As the standard of proof will be lower than for a criminal case we’re concerned that disputes within families over what constitutes conversion therapy for gender identity could be subject to civil action. A parent’s refusal to adopt a child’s self-diagnosis being trans, refusal to agree to puberty blockers, to
agree to using new pronouns or names could be liable to prosecution as conversion therapy. # 175 widens the net considerably to capture individuals or institutions whose conduct “puts the public or community at large at risk.”

There would be no need to identify a specific person who was the subject of conversion therapy. Groups and organisations who support parents wanting to keep their children grounded in reality will be vulnerable to prosecution under these provisions. Reputable websites dedicated to publishing factual evidence about the harms of hormone and surgical treatments for children and young people exist to inform parents and the public. These are very likely to be the subject to such conversion practices protection orders.

Do not agree

193 says “….it is essential that family, friends, or a support organisation are able to apply for an order in relation to a person at risk. This is particularly important as individuals may not be aware that they are victims of conversion practices.” This would open the door to activist groups intervening against
parents on behalf of a child or young person. We’re concerned that these groups will be able to threaten to report parents and parents’ group to the police whether or not any conversion practice has taken place or whether the supposed victim is aware of it or supports such reporting.

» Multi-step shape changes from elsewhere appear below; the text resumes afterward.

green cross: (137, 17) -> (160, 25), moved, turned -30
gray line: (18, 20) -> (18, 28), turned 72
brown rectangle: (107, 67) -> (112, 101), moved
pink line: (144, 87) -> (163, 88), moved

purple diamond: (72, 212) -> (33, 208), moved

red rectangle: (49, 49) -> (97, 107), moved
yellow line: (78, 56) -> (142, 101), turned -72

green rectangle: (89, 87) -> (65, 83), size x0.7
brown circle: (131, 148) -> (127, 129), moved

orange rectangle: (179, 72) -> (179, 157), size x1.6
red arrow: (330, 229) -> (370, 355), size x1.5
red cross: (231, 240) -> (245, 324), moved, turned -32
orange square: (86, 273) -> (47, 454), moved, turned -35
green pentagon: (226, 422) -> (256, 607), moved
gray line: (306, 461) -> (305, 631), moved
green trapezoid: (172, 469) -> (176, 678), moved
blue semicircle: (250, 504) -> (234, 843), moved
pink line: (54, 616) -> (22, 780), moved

This will give the green light to ideological actors to intervene, and whether successful or not, it will have a silencing effect on those who do not believe in gender identity or the possibility of ‘changing sex.’

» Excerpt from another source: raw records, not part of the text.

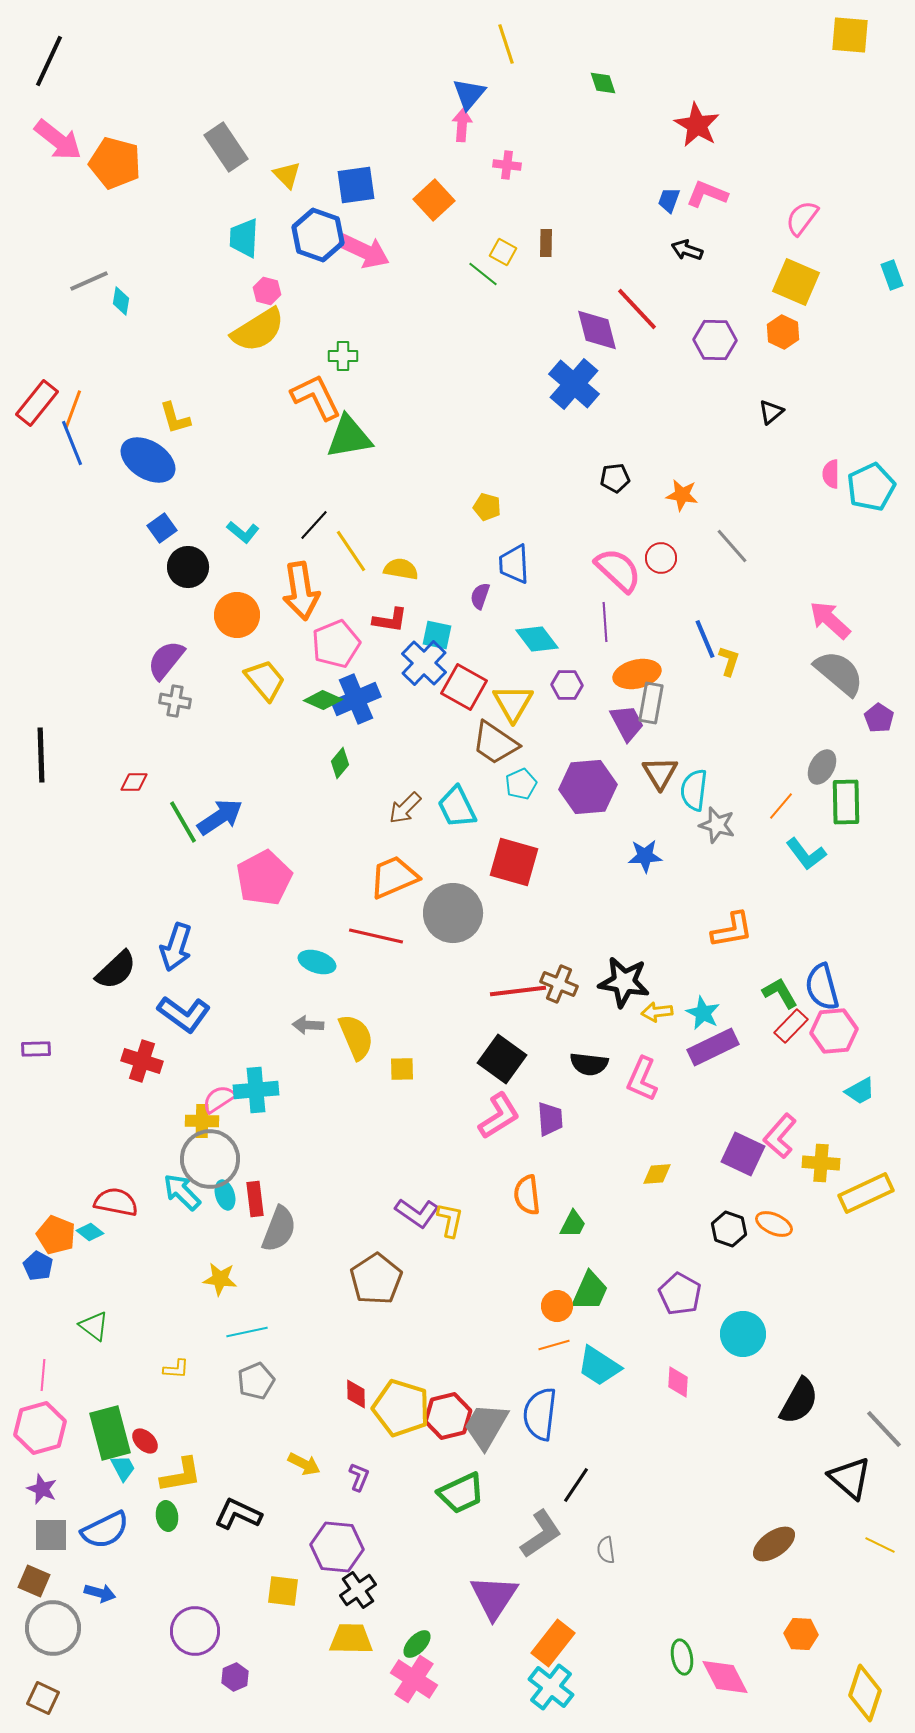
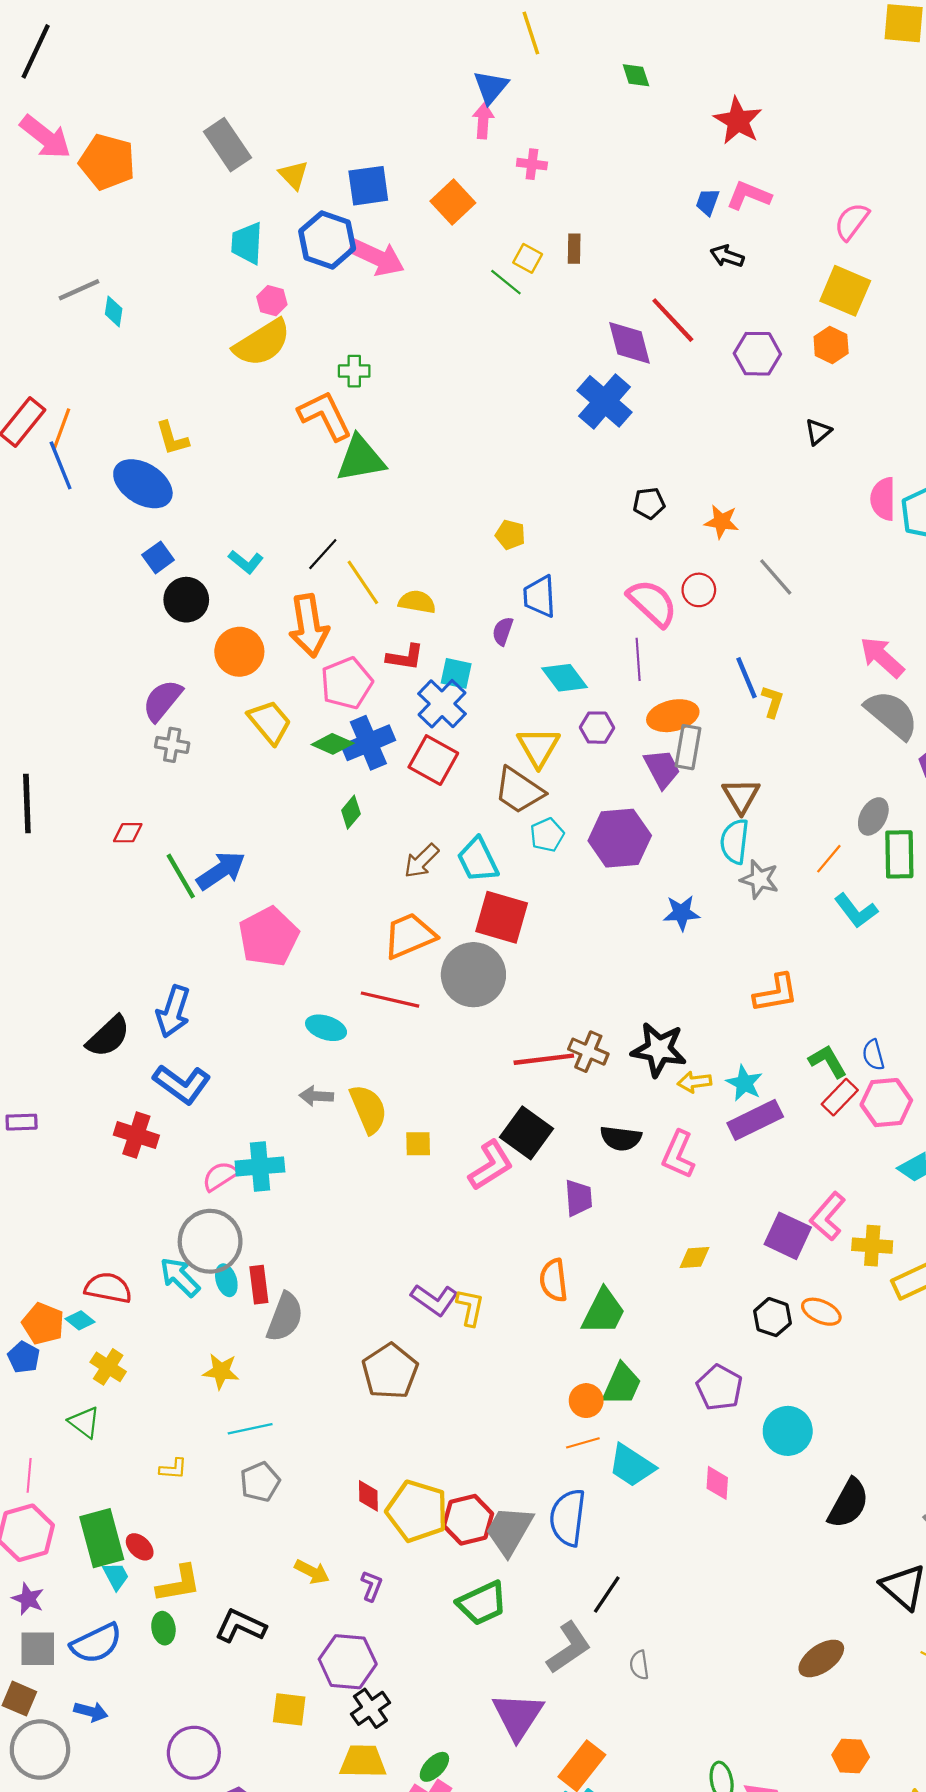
pink semicircle: (831, 474) -> (883, 499), size x1.4
red square: (464, 687) -> (433, 760), moved
brown triangle: (660, 773) -> (741, 796), moved
red square: (514, 862) -> (502, 917), moved
blue semicircle: (822, 987) -> (873, 1055), size x0.6
pink L-shape: (499, 1116) -> (491, 1165), moved
yellow cross: (202, 1121) -> (108, 1367), moved, turned 32
green trapezoid: (573, 1224) -> (603, 1312), size x1.6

A conversion practices bill would bring in sweeping powers to prosecute or threaten parents or their support groups or a therapist group on the evidence of a third party body only. This could be then made into a criminal offence if those given an order do not comply. We do not doubt this power would be misused by the activist groups who see any action other than full affirmation as conversion therapy.

Yes. Those with the protected characteristics of sex, sexual orientation, disability, and belief will all be impacted by this legislation. Because the legislation is weighted towards a gender affirmative approach it will have negative effects on those who have the following protected characteristics:

Sex. There has been a rapid increase in the number of teenage girls adopting a trans identity. The reasons for this are still being researched. A conversion practices ban will make it harder for these girls to get the exploratory therapy they need.

Sexual orientation. The most common outcome of a watchful waiting approach to children with gender dysphoria was that they grew up to be homosexual. Testimony from detransitioners confirms that most were in denial about their same-sex attraction.

Disability. The Cass Review found that around 30-40% of the children who were seen at GIDS were on the autism spectrum. This group are more susceptible to black and white thinking about gender, and to believe that if they like opposite sex clothes and activities this means they are the opposite sex.

Belief. People who do not believe in gender identity will be unable to express this lawful belief for fear of being accused of conversion therapy.

Yes. Children are protected under Articles 5 and 18 to the care and protection of their families. We believe this legislation would undermine the rights enshrined in these Articles.

Article 5 says the State should “…respect the responsibilities, rights and duties of parents … to provide in a manner consistent with the evolving capacity of the child appropriate direction and guidance in the exercise by the child of the rights recognised in the present Convention.”

Article 18 says “Parents … have the primary responsibility for the upbringing and development of their child: the best interests of the child will be their basic concern.”